Tekst Jos Verdonk | Beeld Sandra Hoogeboom
De vijftigste 020-schrijver is een dichter. Bernke Klein Zandvoort (1987) publiceerde eind vorig jaar haar tweede poëziebundel Veldwerk, maar dichter is ze al veel langer. “Ik schrijf al vanaf mijn tiende. Dat waren verhaaltjes, dagboekjes, anekdotische dingen. Ik was toen al bezig met vorm: hoe iets moest worden gezegd of uitgedrukt. Dat was bij mij nooit rechttoe rechtaan. Als ik nu terugkijk, denk ik dat dat eigenlijk al gedichten waren, maar dat wist ik niet want ik was nog nooit met poëzie in aanraking geweest.”
De rode draad in de gedichten is de manier waarop Bernke Klein Zandvoort de wereld om haar heen beziet. “Ik denk dat ik continu probeer te begrijpen hoe onze waarneming werkt, vooral onze visuele waarneming. Hoe dat samenhangt met taal; hoe we woorden geven aan de dingen die we zien. Is dát de werkelijkheid of de laag die we met taal aan de werkelijkheid geven?”

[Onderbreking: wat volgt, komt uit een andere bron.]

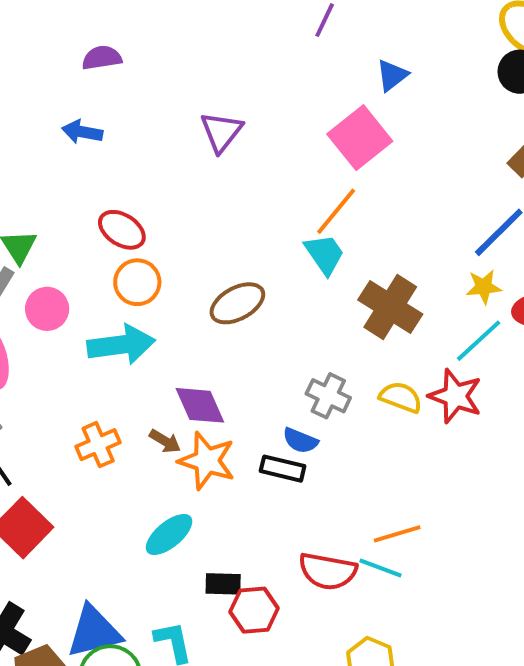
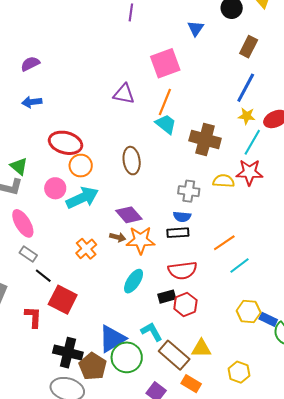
blue triangle: (392, 75) -> (196, 28), moved
purple triangle: (221, 132) -> (124, 94), moved, turned -40
pink square: (360, 138) -> (165, 63), turned 36
red ellipse: (122, 230) -> (66, 143), size x1.4
yellow star: (484, 287) -> (247, 116), turned 30
brown ellipse: (237, 303) -> (132, 161), turned -52
pink circle: (47, 309) -> (55, 188), moved
orange line: (397, 534) -> (224, 243), moved
cyan line: (381, 568) -> (239, 265), turned -40
red semicircle: (328, 571) -> (182, 270), moved

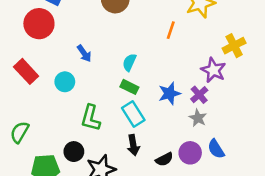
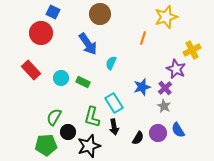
blue arrow: (84, 53) -> (88, 44), moved, size x1.6
green rectangle: (129, 87) -> (83, 82), moved
green L-shape: (91, 118) -> (92, 117), moved
green semicircle: (20, 132) -> (54, 117), moved
black semicircle: (164, 159) -> (138, 138), turned -32

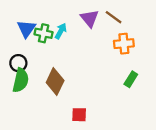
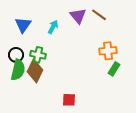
green cross: (44, 33) -> (38, 55), moved
orange cross: (124, 44) -> (108, 51), moved
brown diamond: (55, 81) -> (35, 71), moved

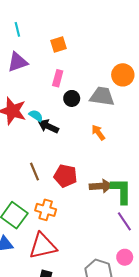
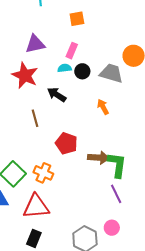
purple triangle: (18, 62) -> (35, 44), moved
cyan semicircle: (36, 116) -> (65, 68), moved, turned -48
brown line: (35, 172) -> (35, 118), moved

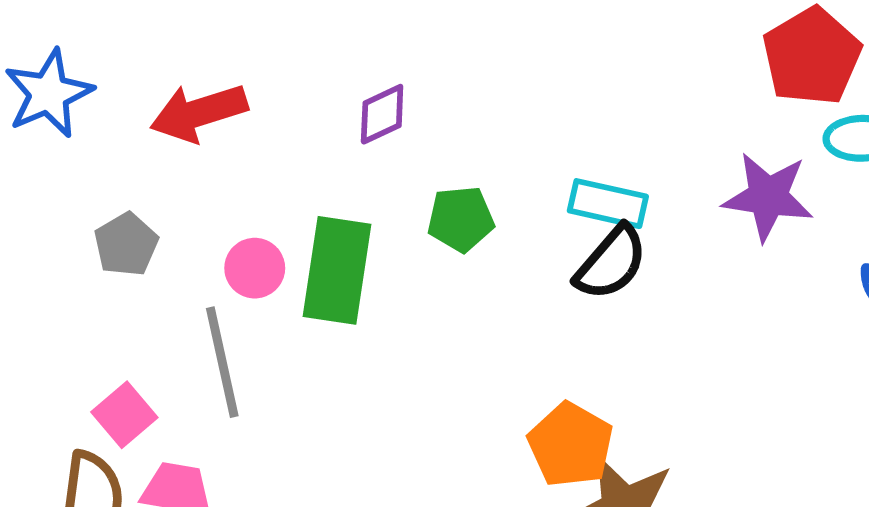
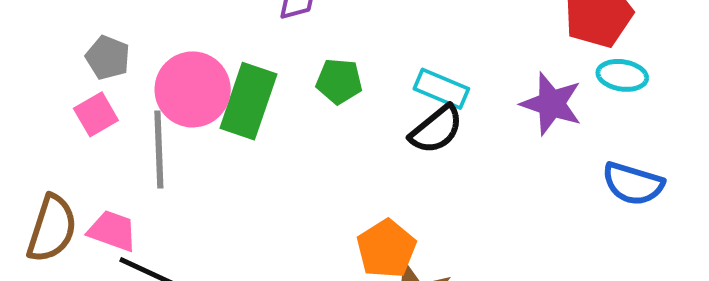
gray pentagon: (126, 244) -> (108, 58), turned -30
pink circle: (255, 268) -> (193, 89), size x1.8
pink square: (124, 415) -> (96, 114), moved

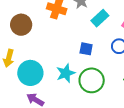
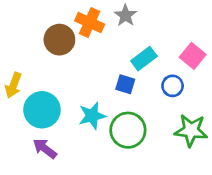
cyan rectangle: (100, 18) -> (144, 59), moved
brown circle: (21, 25) -> (59, 40), moved

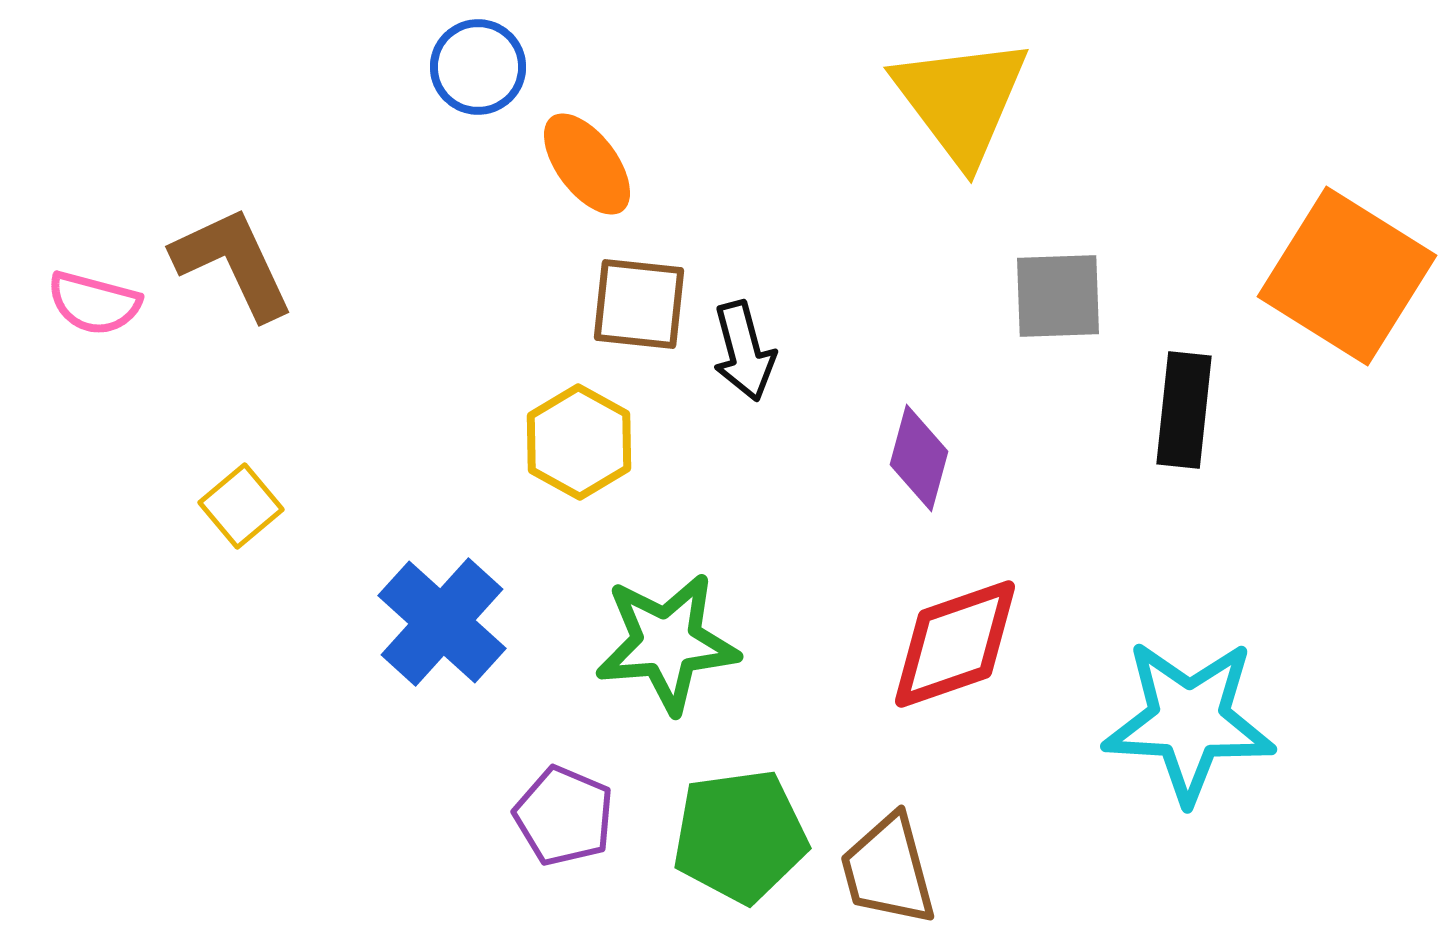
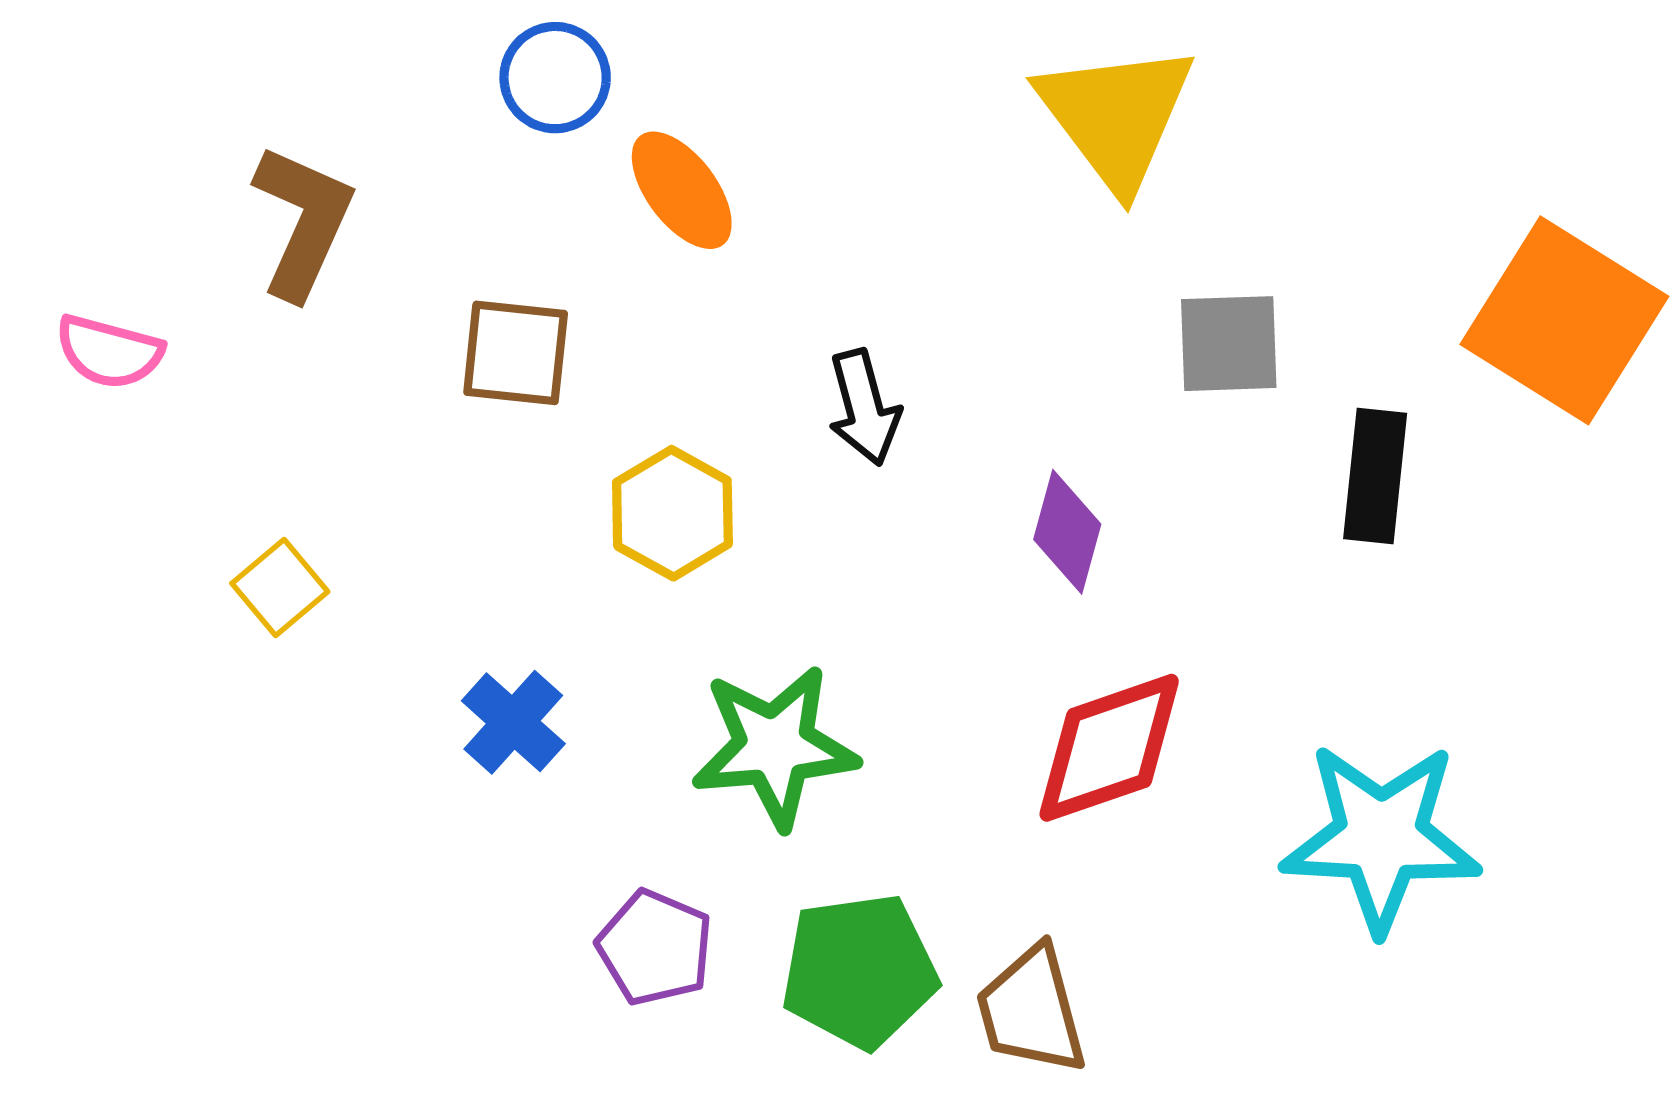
brown L-shape: (233, 263) -> (303, 222), moved, turned 49
brown square: (639, 304) -> (516, 353), moved
blue cross: (442, 622) -> (513, 722), size x0.7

In Veldwerk staan de titels niet boven maar onder de gedichten. “Titels bovenaan vind ik benauwend. Ik zie mijn titels ook meer als code- of categorie-woorden, zoals die worden gebruikt in een kaartenbak of legenda. In mijn vorige bundel hadden mijn gedichten helemaal geen titels: je ziet dus dat ik al een kleine concessie heb gemaakt!”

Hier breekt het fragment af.